In [None]:
%%writefile data.txt
Apache Spark is an open-source processing engine that you can use to process Hadoop data. The following diagram shows the components involved in running Spark jobs. See Spark Cluster Mode Overview for additional component details.

HPE Ezmeral Data Fabric supports the following types of cluster managers:
Spark's standalone cluster manager
YARN
The configuration and operational steps for Spark differ based on the Spark mode you choose to install.

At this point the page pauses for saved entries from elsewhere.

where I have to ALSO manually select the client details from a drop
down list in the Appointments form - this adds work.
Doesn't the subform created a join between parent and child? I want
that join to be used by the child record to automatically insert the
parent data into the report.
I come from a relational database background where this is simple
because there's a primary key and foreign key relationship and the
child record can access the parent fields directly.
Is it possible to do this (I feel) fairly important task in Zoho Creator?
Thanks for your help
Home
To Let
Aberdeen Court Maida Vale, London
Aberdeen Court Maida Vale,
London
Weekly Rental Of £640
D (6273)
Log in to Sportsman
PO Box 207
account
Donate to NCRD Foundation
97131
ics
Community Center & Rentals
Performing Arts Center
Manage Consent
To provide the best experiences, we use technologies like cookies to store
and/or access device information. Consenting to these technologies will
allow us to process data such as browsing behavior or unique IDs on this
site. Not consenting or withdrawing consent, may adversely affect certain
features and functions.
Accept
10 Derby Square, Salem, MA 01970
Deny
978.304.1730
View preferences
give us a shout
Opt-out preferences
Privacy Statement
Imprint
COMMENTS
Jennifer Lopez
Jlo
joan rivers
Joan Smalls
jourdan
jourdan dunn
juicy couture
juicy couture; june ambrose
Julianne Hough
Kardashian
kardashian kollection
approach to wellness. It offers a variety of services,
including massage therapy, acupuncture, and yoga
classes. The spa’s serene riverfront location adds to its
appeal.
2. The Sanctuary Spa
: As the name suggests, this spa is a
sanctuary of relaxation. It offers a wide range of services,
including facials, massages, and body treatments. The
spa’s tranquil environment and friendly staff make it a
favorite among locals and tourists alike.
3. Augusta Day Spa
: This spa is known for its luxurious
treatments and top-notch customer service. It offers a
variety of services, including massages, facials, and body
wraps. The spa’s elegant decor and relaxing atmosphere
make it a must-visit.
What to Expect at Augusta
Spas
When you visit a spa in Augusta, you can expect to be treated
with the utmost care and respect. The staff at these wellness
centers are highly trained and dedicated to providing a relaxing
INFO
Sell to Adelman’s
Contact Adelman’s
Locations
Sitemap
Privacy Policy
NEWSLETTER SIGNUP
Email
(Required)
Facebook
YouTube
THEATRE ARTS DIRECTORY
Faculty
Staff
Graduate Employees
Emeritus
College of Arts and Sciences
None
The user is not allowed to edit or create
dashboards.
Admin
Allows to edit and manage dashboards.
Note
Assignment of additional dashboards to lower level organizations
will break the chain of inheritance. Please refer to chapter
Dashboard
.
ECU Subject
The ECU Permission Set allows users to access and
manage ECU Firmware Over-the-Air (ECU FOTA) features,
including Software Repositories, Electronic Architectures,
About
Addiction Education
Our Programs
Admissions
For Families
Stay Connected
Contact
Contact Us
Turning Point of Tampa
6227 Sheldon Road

The steps to integrate Spark with other components are the same when using either Standalone of YARN cluster mode, except where otherwise noted.
This section provides documentation about configuring and using Spark with HPE Ezmeral Data Fabric, but it does not duplicate the Apache Spark documentation.

You can also refer to additional documentation available on the Apache Spark Product Page.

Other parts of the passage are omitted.